A new exhibition Zimmerli Museum invites visitors to delve into one of the hallmarks of unofficial Soviet art from the height of the Cold War. Dialogues – Ilya Kabakov and Viktor Pivovarov: Stories About Ourselves, focuses on the two artists’ work created in the format of the album: an innovative genre of visual art popularized in the 1970s by conceptual artists in Moscow. Drawn from the museum’s Norton and Nancy Dodge Collection of Nonconformist Art from the Soviet Union, the exhibition provides a rare opportunity to view several albums in their entirety. With loose pages of delicately colored images, often complemented by handwritten texts, an album is simultaneously a drawing and a novel, an installation and a performance. They serve as an inspirational model for audience engagement, telling stories that are at once specific and universal.
The public is invited to a free exhibition reception on Saturday, December 14. Additional programming will be announced.
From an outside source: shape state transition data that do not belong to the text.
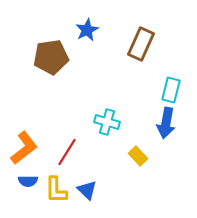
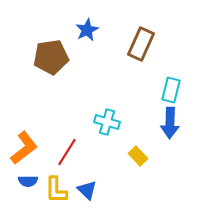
blue arrow: moved 4 px right; rotated 8 degrees counterclockwise
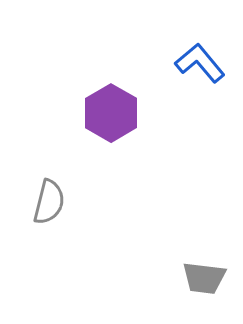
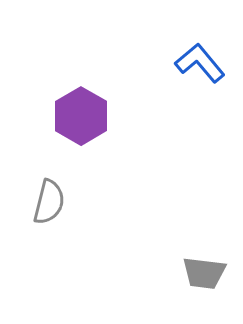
purple hexagon: moved 30 px left, 3 px down
gray trapezoid: moved 5 px up
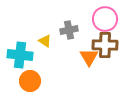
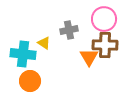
pink circle: moved 1 px left
yellow triangle: moved 1 px left, 2 px down
cyan cross: moved 3 px right, 1 px up
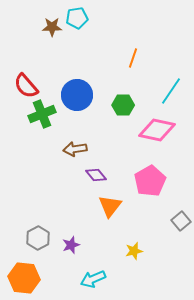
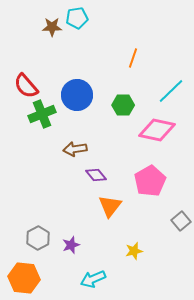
cyan line: rotated 12 degrees clockwise
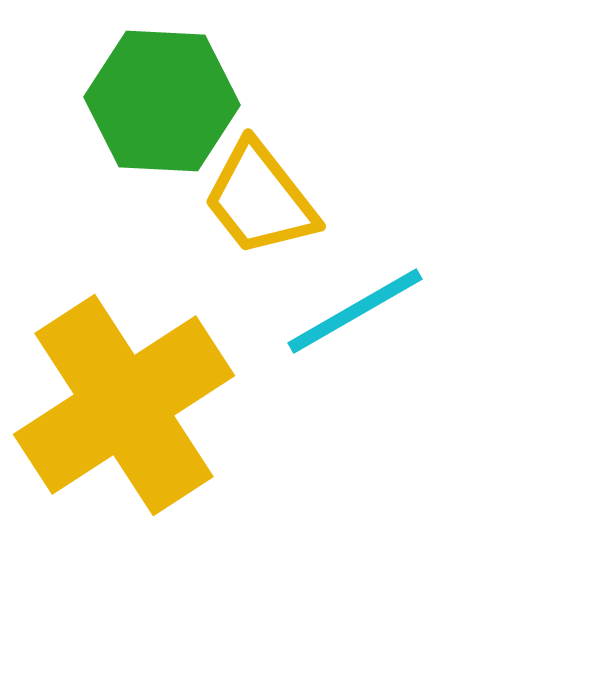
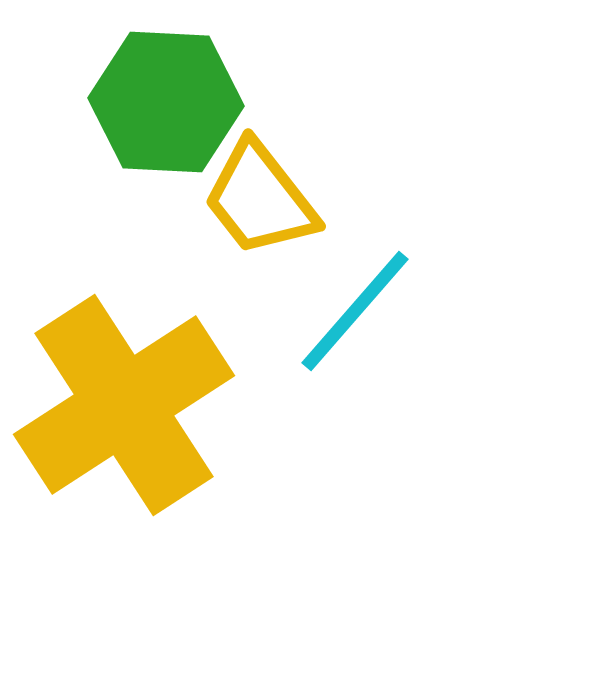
green hexagon: moved 4 px right, 1 px down
cyan line: rotated 19 degrees counterclockwise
Details are available on the Zimmerli’s website.
“Although this exhibition primarily looks at works that Kabakov and Pivovarov created in the 1970s,” noted guest curator Ksenia Nouril, who organized Stories About Ourselves with Zimmerli curators Julia Tulovsky and Jane A. Sharp, “the passage of time allows us to assess how this period influenced their practices over the ensuing four decades. Both Kabakov and Pivovarov have stopped making albums, but these works remain the foundation for their respective contemporary practices. Their albums also are significant in the broader legacy of the era, speaking not only to artistic expression in a certain place and time, but also to the circulation of that production globally at the height of the Cold War.”
Still active today, both Ilya Kabakov (b. 1933) and Viktor Pivovarov (b. 1937) were integral to the movement known as Moscow Conceptualism, which subversively flourished in the city from the 1960s to the 1990s. Artists worked in “unofficial” circles parallel to those of the artists who practiced in the state-sanction style of Socialist realism. However, the 1970s was a particularly difficult decade, marked by social, economic, and political stagnation.
Kabakov and Pivovarov each produced dozens of albums, addressing the triumphs and tribulations of their everyday lives in the Soviet Union at the time. Whereas official artists had established networks of support, those choosing to produce art in unofficial capacities had to be creative with their resources, finding outlets around social, political, and economic limitations. Both artists shared their albums in the semiprivate spaces of their homes and studios with friends – artists, writers, and intellectuals. Among such friends was the collector Norton Dodge, who visited their studios and purchased albums, bringing them back to the United States and eventually exhibiting them for global audiences.